Is it a file that you can post a link to so I can try to unzip it?


----------



## MaraKat (Jan 5, 2011)

Ooh. I don't want to hinder you, but I think that would fall under unauthorized sharing of the music. The e-mail containing the links has an anti-piracy statement in big bold letters.


----------



## hewee (Oct 26, 2001)

OK then try another zip program. 
7-Zip is free.
http://www.7-zip.org/
7-Zip Portable
http://portableapps.com/apps/utilities/7-zip_portable
and
IZArc
http://www.izarc.org/
IZArc2Go is a portable version.



> "IZArc is a free archiving tool that suports many archive formats like: 7-ZIP, ACE, ARC, ARJ, BH, BZ2, CAB, DEB, GZ,HA, JAR, LHA, LZH, PAK, PK3, RAR, RPM, TAR,TGZ, TZ, ZIP and ZOO. It allows you to drag and drop files from and to Windows Explorer, create multiple archives spanning disks, view and write comments and *there is an integrated password detector, allows you to find the passwords of one password protected zip file*. IZarc has built-in multilanguage support."

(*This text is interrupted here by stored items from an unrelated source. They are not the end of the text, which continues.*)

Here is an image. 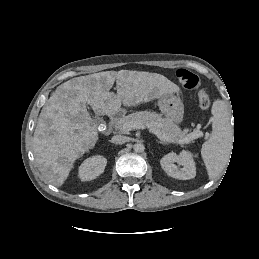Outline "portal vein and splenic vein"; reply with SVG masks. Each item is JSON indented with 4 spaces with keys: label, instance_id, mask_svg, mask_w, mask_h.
Masks as SVG:
<instances>
[{
    "label": "portal vein and splenic vein",
    "instance_id": "obj_1",
    "mask_svg": "<svg viewBox=\"0 0 259 259\" xmlns=\"http://www.w3.org/2000/svg\"><path fill=\"white\" fill-rule=\"evenodd\" d=\"M124 130L126 131H131L132 129H143L145 128L144 126L141 125L140 122H128L124 124L123 126ZM149 131L153 134H155L160 140L170 142V143H175L174 141H171L165 134L161 133L158 129L156 128H149ZM203 136L202 132H197V133H192L188 136V138L184 139L183 141H179L178 143L182 142H188L190 139H193L195 137H201Z\"/></svg>",
    "mask_w": 259,
    "mask_h": 259
}]
</instances>
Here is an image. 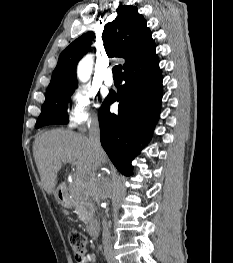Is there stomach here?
Here are the masks:
<instances>
[{
	"instance_id": "1",
	"label": "stomach",
	"mask_w": 233,
	"mask_h": 263,
	"mask_svg": "<svg viewBox=\"0 0 233 263\" xmlns=\"http://www.w3.org/2000/svg\"><path fill=\"white\" fill-rule=\"evenodd\" d=\"M55 196H56V199H57V201H58L59 204H61V205L64 206V207L69 206V199H68V197L63 193V188H62V187H59V188L56 190Z\"/></svg>"
}]
</instances>
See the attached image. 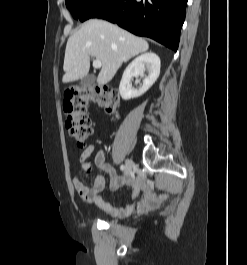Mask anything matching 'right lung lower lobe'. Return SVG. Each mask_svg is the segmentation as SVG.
<instances>
[{"mask_svg": "<svg viewBox=\"0 0 247 265\" xmlns=\"http://www.w3.org/2000/svg\"><path fill=\"white\" fill-rule=\"evenodd\" d=\"M187 0H100L81 18H102L178 49Z\"/></svg>", "mask_w": 247, "mask_h": 265, "instance_id": "obj_1", "label": "right lung lower lobe"}]
</instances>
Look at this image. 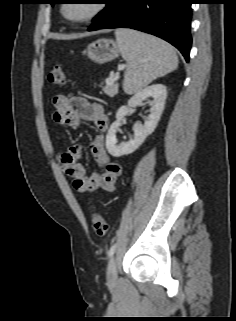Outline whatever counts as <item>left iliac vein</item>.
<instances>
[{
    "instance_id": "left-iliac-vein-1",
    "label": "left iliac vein",
    "mask_w": 236,
    "mask_h": 321,
    "mask_svg": "<svg viewBox=\"0 0 236 321\" xmlns=\"http://www.w3.org/2000/svg\"><path fill=\"white\" fill-rule=\"evenodd\" d=\"M107 281L109 284H115L117 281V266L116 260L112 257L107 267Z\"/></svg>"
}]
</instances>
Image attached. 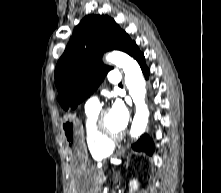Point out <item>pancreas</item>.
<instances>
[{
    "label": "pancreas",
    "mask_w": 221,
    "mask_h": 193,
    "mask_svg": "<svg viewBox=\"0 0 221 193\" xmlns=\"http://www.w3.org/2000/svg\"><path fill=\"white\" fill-rule=\"evenodd\" d=\"M104 176V171L102 169L97 170L95 174V185H96V192L101 189V178Z\"/></svg>",
    "instance_id": "pancreas-1"
}]
</instances>
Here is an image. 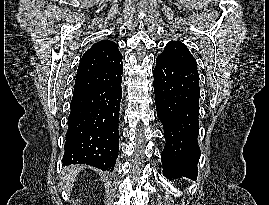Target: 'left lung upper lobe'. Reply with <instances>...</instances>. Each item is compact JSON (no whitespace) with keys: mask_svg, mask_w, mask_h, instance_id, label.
Returning <instances> with one entry per match:
<instances>
[{"mask_svg":"<svg viewBox=\"0 0 269 205\" xmlns=\"http://www.w3.org/2000/svg\"><path fill=\"white\" fill-rule=\"evenodd\" d=\"M160 55L177 62L188 63L197 67V62L186 45L178 41H170Z\"/></svg>","mask_w":269,"mask_h":205,"instance_id":"obj_1","label":"left lung upper lobe"}]
</instances>
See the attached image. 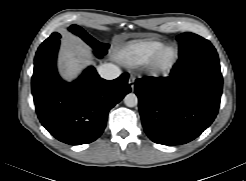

Not sure how that works or if it helps. It is not hacking so it will not break the pass protection.


----------



## MaraKat (Jan 5, 2011)

7-Zip worked! At last! (IZArc encountered errors extracting the files, if that's interesting to you).

Thank you so much for your help.


----------



## redoak (Jun 24, 2004)

I use "7-Zip" with ongoing satisfaction. Make it you preferred program for handling zip files.

Click on "Solved" in the upper left of your screen. This will be appreciated by others.

{redoak}


----------